TASK ITEM:
Once the images are set aside, write out the rest of the records exactly.

── DATA IN THIS EXERCISE

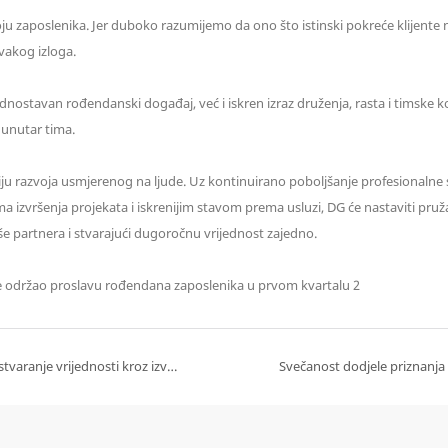
ju zaposlenika. Jer duboko razumijemo da ono što istinski pokreće klijente n
vakog izloga.
nostavan rođendanski događaj, već i iskren izraz druženja, rasta i timske k
 unutar tima.
ju razvoja usmjerenog na ljude. Uz kontinuirano poboljšanje profesionalne str
ma izvršenja projekata i iskrenijim stavom prema usluzi, DG će nastaviti pruž
še partnera i stvarajući dugoročnu vrijednost zajedno.
Pregled za prvi kvartal 2026.: Akumuliranje kroz promišljanje, stvaranje vrijednosti kroz izvršenje
Svečanost dodjele priznanja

────

RESPONSE:
ju zaposlenika. Jer duboko razumijemo da ono što istinski pokreće klijente n
vakog izloga.
nostavan rođendanski događaj, već i iskren izraz druženja, rasta i timske k
 unutar tima.
ju razvoja usmjerenog na ljude. Uz kontinuirano poboljšanje profesionalne str
ma izvršenja projekata i iskrenijim stavom prema usluzi, DG će nastaviti pruž
še partnera i stvarajući dugoročnu vrijednost zajedno.
Pregled za prvi kvartal 2026.: Akumuliranje kroz promišljanje, stvaranje vrijednosti kroz izvršenje
Svečanost dodjele priznanja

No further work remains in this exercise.